Editorials

EDITORIAL: Nema should always ensure clarity in bans

supermarket

Shoppers leave a supermarket carrying unwoven shopping bags. Retail outlets, distributors and manufacturers of unwoven low-gauge packaging bags have 10 days to deplete stocks after the State identified them as a new environmental hazard. FILE PHOTO | NMG

Though welcome, the decision by the environmental watchdog, Nema, to ban non-woven polypropylene shopping bags, has caught users and companies on the wrong foot.

The National Environment Management Authority says the end of this month will mark the last day that people will be allowed to carry their shopping and personal effects using such material.

The agency says manufacturers have resorted to producing “low gauge” and poor quality products in the race to satisfy high demand for the bags.

That protecting the environment is a crucial matter cannot be debated. It is what all progressive societies are doing. However, players who have invested in their operations need to be given time to re-calibrate their machines or look for other options.

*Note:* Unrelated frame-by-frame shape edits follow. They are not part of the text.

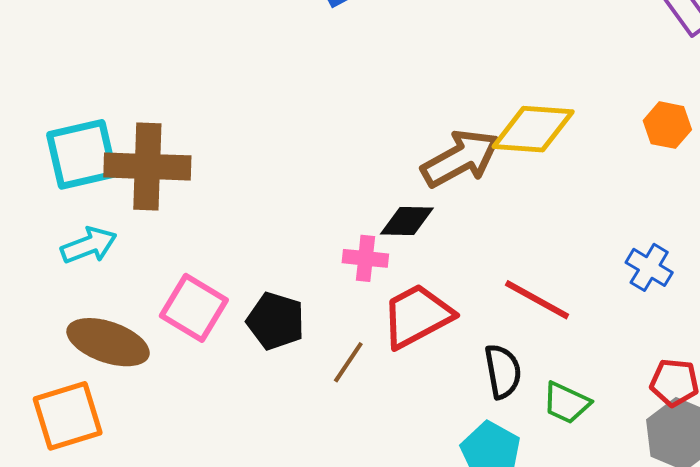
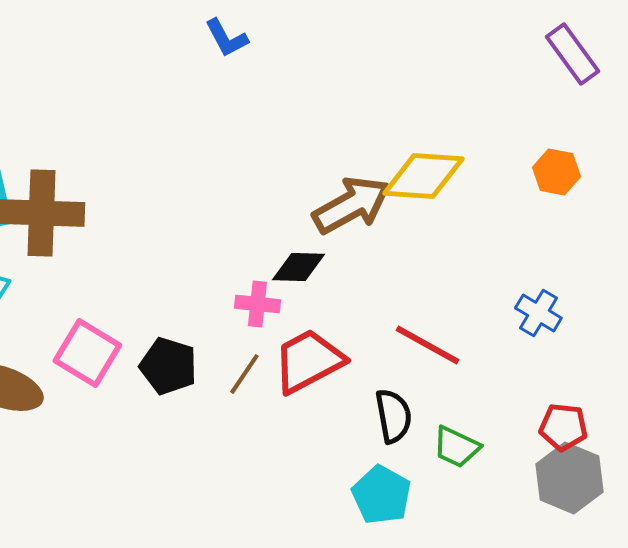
brown line: (348, 362) -> (244, 374), moved

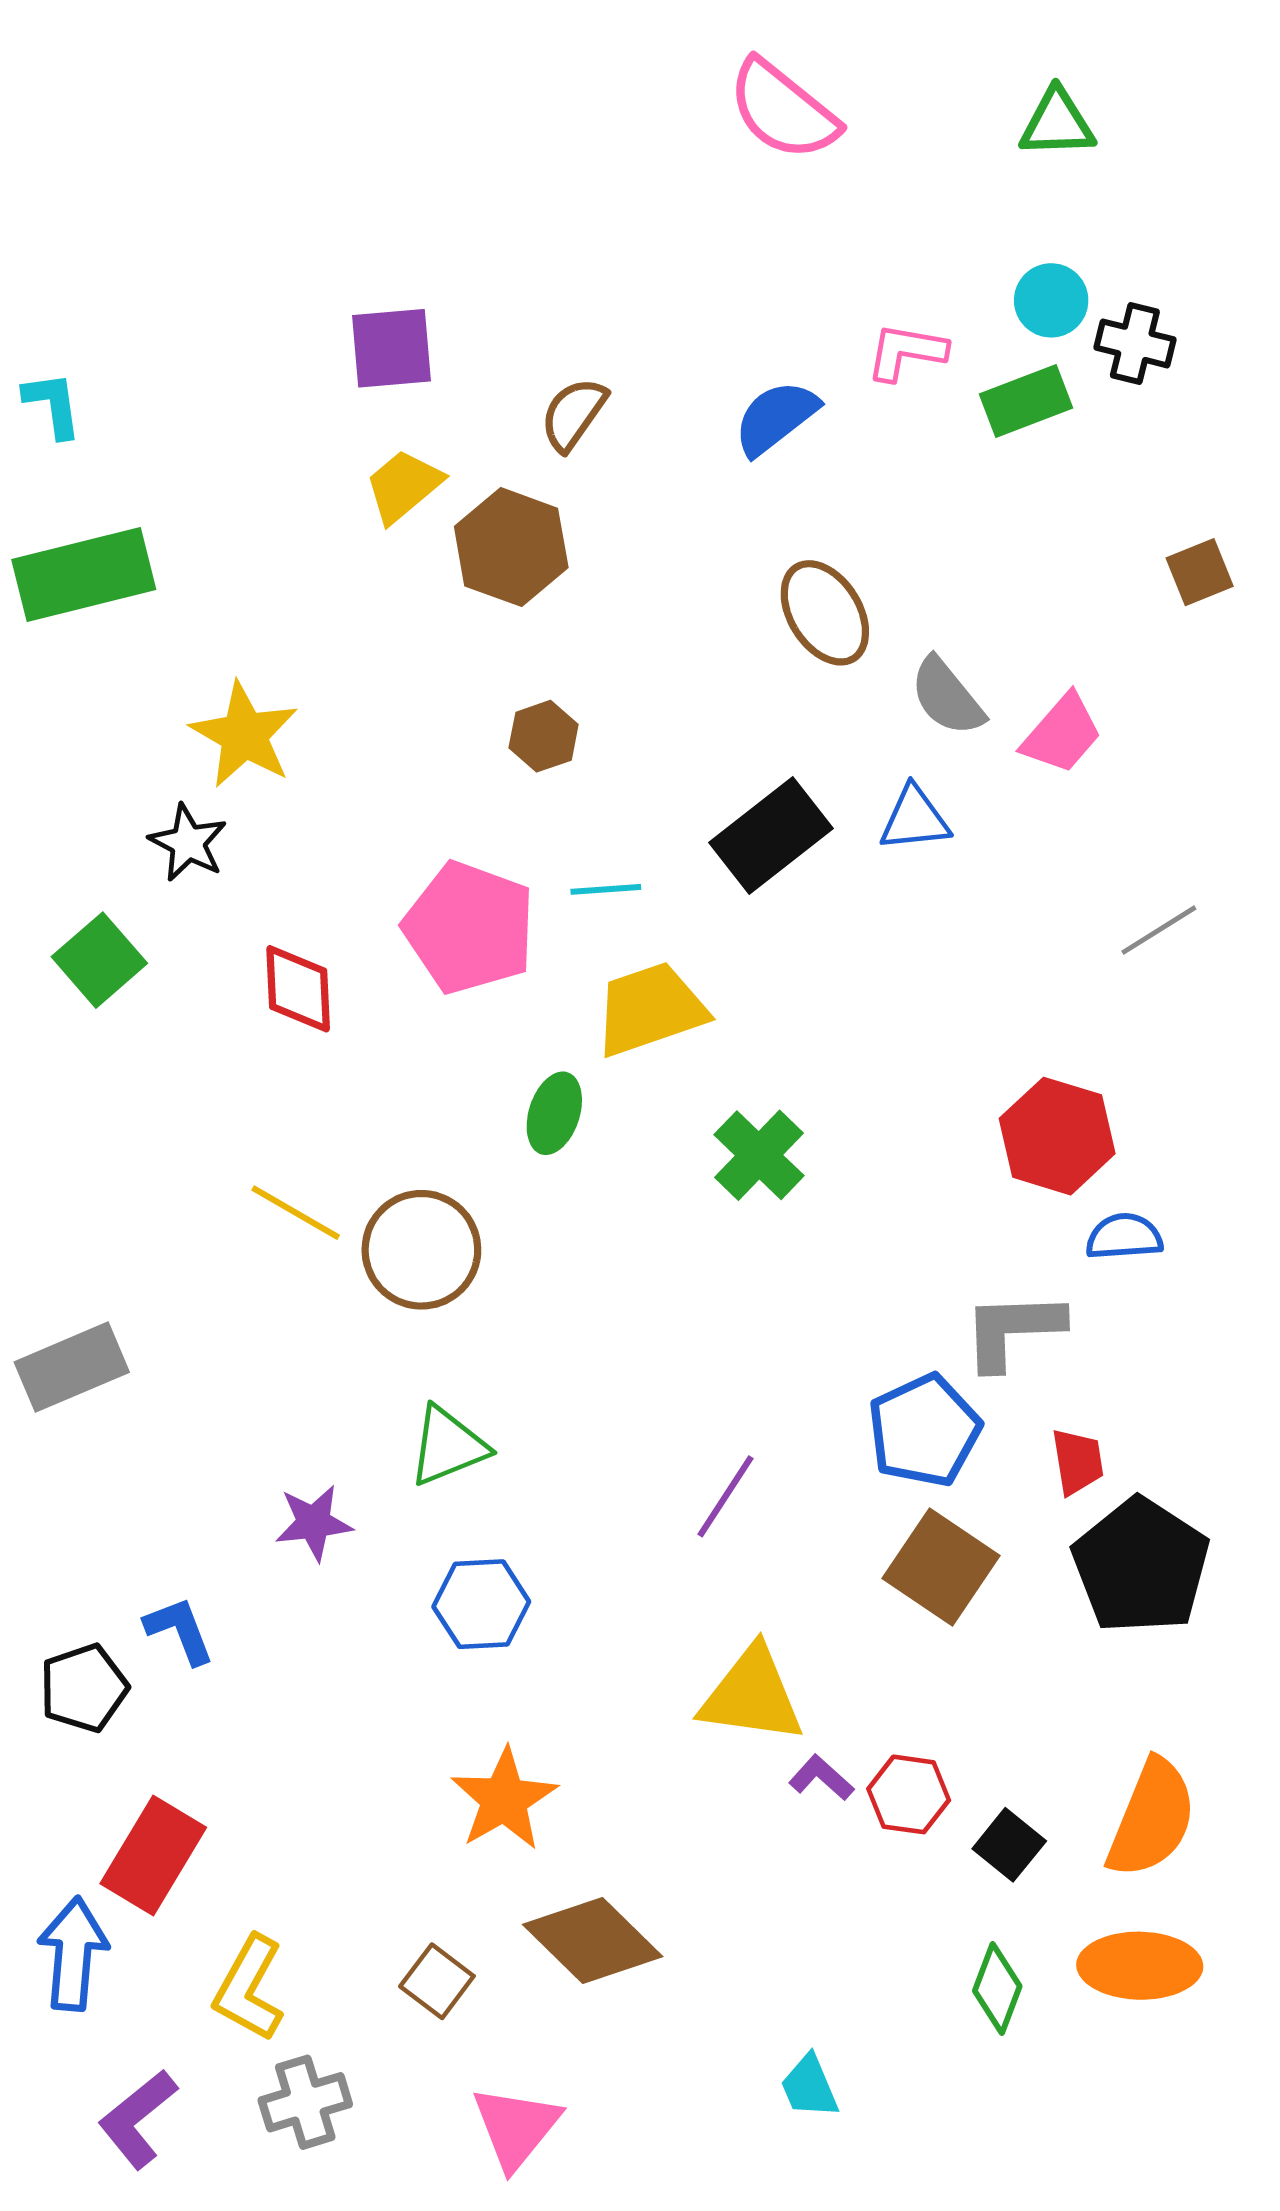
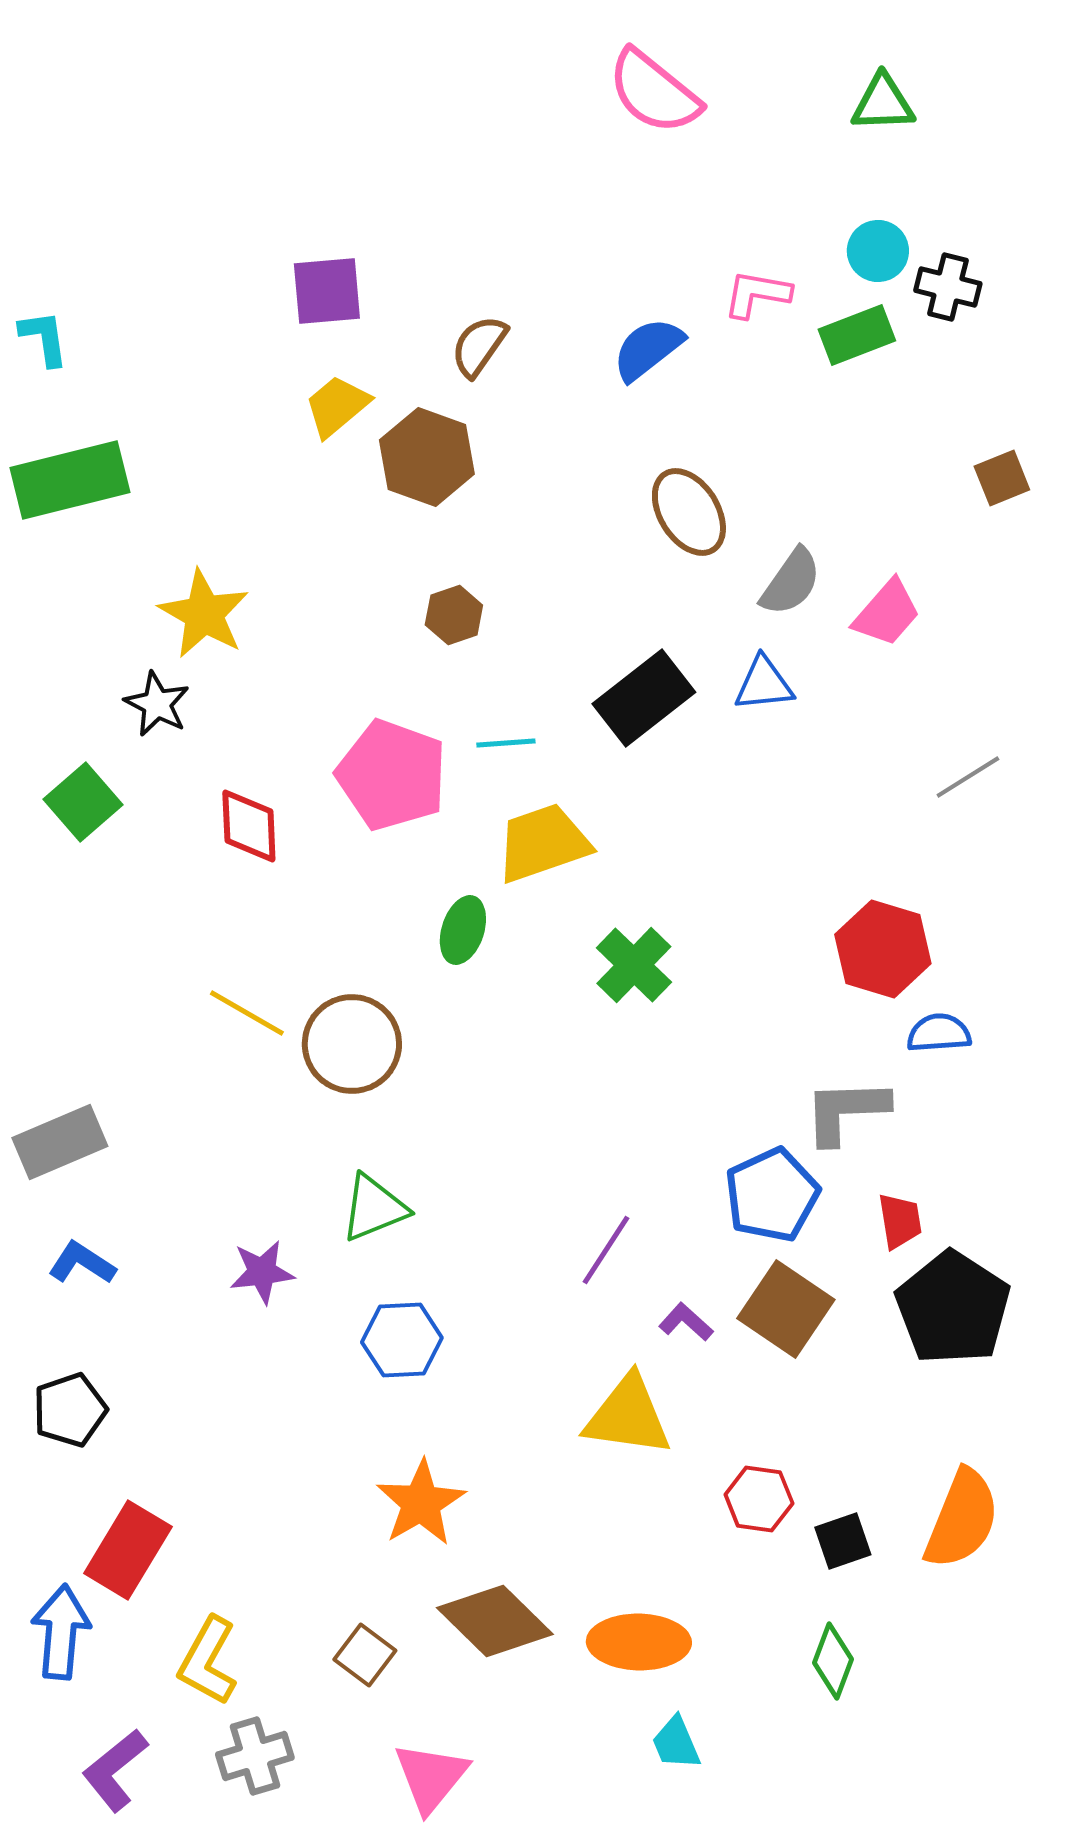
gray semicircle: (947, 697) -> (791, 582), turned -106
blue L-shape: (180, 1630) -> (82, 1263), moved, turned -36
purple L-shape: (821, 1778) -> (686, 1322), moved
black square: (1009, 1845) -> (843, 1541), turned 32
orange ellipse: (1140, 1966) -> (639, 1642), moved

Two weeks is a short time. But that said, it would be advisable for investors to manufacture quality bags that are both environmentally-friendly and affordable. A good number of companies are servicing orders either from supermarkets, which are their biggest clients as well as other customers and the abrupt directive from Nema is bound to disrupt their operations.

Long-term investments

Nema needs to create an environment in which firms are able to predict what the future holds given the long-term investments that go into setting up operations.

Instead of jumping from one regime to another, the Kenya Bureau of Standards should also intervene and come up with a standard for packaging materials that will stand the test time for ease of business predictability.

This way both manufacturers and shoppers will be able to plan adequately.

Besides the manufacturers and shoppers who had already adjusted to the new carriers bags will have to dig deeper into their purses to take their goods home given that the woven types come with extra cost implications. As such, consideration must be accorded to both producers and consumers to create certainty.